Самая популярная оперетта Кальмана «Королева чардаша (Сильва)» появилась в военный 1915 год. Премьера состоялась 17 ноября 1915 года в «Иоганн-Штраус театре» в Вене под немецким названием Княгиня чардаша- Die Csárdásfürstin. Её ставили даже на другой стороне фронта, в том числе — в России (изменив фамилии персонажей и место действия). Имре Кальман, родившийся под именем Эмерих Копштейн на озере Балатон в Австро-Венгерской империи в 1882г, как и любой еврейский мальчик, начал учиться музыке. Он получал образование по желанию отца на юридическом факультете Будапештского университета и одновременно, по своему собственному желанию, — в консерватории. Он стремился стать знаменитым пианистом, но «переиграл» руку и из-за артрита вынужден был переключиться на композицию. Кальман окончил в Будапеште музыкальную академию, где с ним вместе учились Бела Барток и Золтан Кодаи.

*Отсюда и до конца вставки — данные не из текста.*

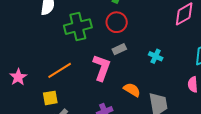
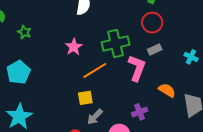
green cross: (78, 27) -> (116, 43), moved
pink star: (18, 77) -> (74, 47), moved

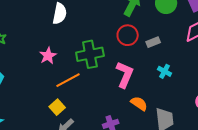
gray rectangle: (155, 50) -> (153, 42), moved
pink L-shape: (137, 68) -> (125, 75), moved
yellow square: (85, 98) -> (57, 107), turned -35

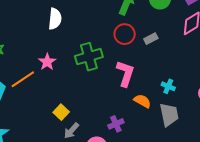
cyan cross: (165, 71) -> (168, 86), moved
orange line: (68, 80) -> (23, 79), moved

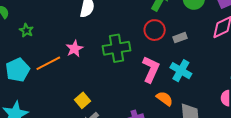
cyan cross: (168, 86) -> (181, 71), moved, size x1.5

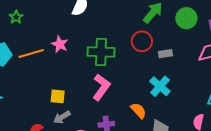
pink star: (75, 49) -> (60, 44), turned -30
pink L-shape: (151, 69) -> (101, 87), moved
yellow square: (82, 100) -> (58, 96), turned 35

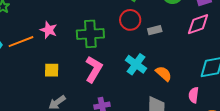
cyan cross: (160, 86) -> (136, 64), moved
yellow square: (58, 96) -> (52, 70), moved
orange semicircle: (138, 111) -> (164, 74), moved

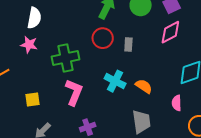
pink star: (49, 30) -> (29, 45), moved
gray rectangle: (155, 30) -> (128, 45), turned -64

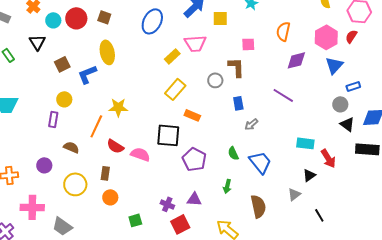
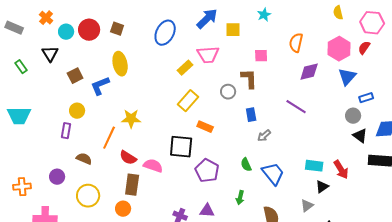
cyan rectangle: (305, 143) -> (314, 166), moved
brown rectangle: (105, 173) -> (132, 185), moved, size x1.5

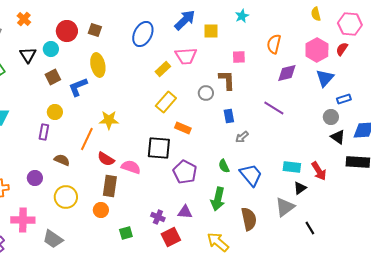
cyan circle: (66, 32) -> (51, 49), moved
green arrow: (240, 198) -> (218, 199), size x1.6
gray triangle: (307, 206) -> (285, 207), size x1.5

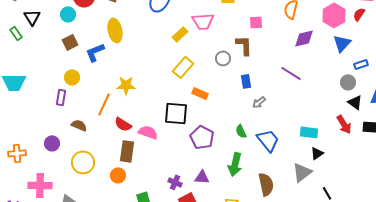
black triangle: (28, 55) -> (32, 17), moved
red arrow: (319, 171) -> (344, 124), moved

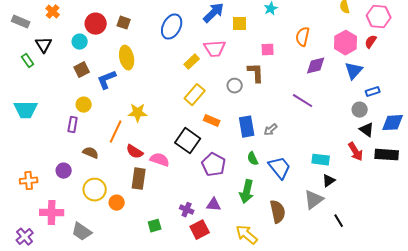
blue rectangle: (246, 81) -> (247, 127), moved, size x1.5
black square: (176, 113) -> (188, 141), turned 30
orange circle: (118, 175) -> (117, 203), moved

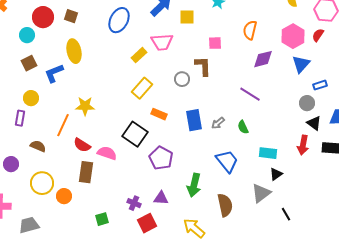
red arrow: (356, 152) -> (303, 145), turned 42
green semicircle: (253, 159) -> (243, 127), moved
gray trapezoid: (82, 232) -> (29, 225), turned 130

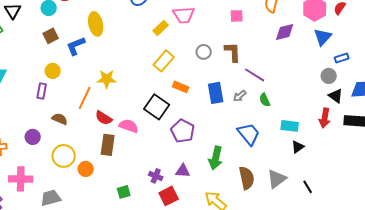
brown L-shape: (203, 66) -> (233, 52), moved
purple line: (250, 94) -> (255, 75), moved
gray triangle: (261, 193) -> (277, 179), moved

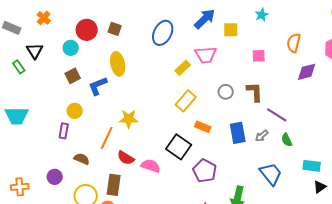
brown rectangle: (108, 145) -> (114, 185), moved

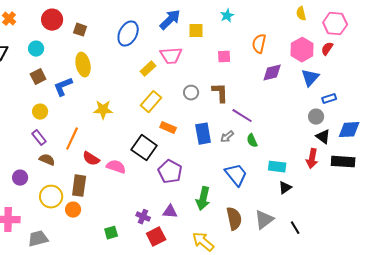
red circle: (87, 30) -> (52, 20), moved
yellow star: (129, 119) -> (103, 110), moved
purple rectangle: (64, 131) -> (39, 138), moved, turned -49

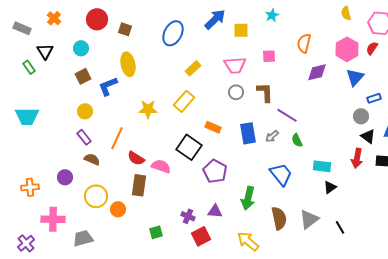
pink trapezoid: (171, 56) -> (235, 65), moved
yellow rectangle: (151, 102) -> (184, 101), moved
brown rectangle: (79, 186) -> (139, 185), moved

Выбор творческого направления тоже пришел не сразу. Кальман пишет оркестровые пьесы, симфонические поэмы, куплеты и песенки для кабаре (под псевдонимом Коломан Имрей), пробует себя также как музыкальный критик. Но театральный занавес уже поднялся перед Кальманом. Он наблюдал стремительный взлет Легара и ощутил в себе силы потягаться с ним за опереточную корону. Будущее показало, что Кальман не обманывался в своих возможностях. Специфика танго, фокстрота, шимми далась ему легко, танцы эти разрабатывались Кальманом много и успешно, и еще более удивительно его умение в лучших своих вещах органически сплавлять новые музыкальные краски с родными ему чардашем и венским вальсом.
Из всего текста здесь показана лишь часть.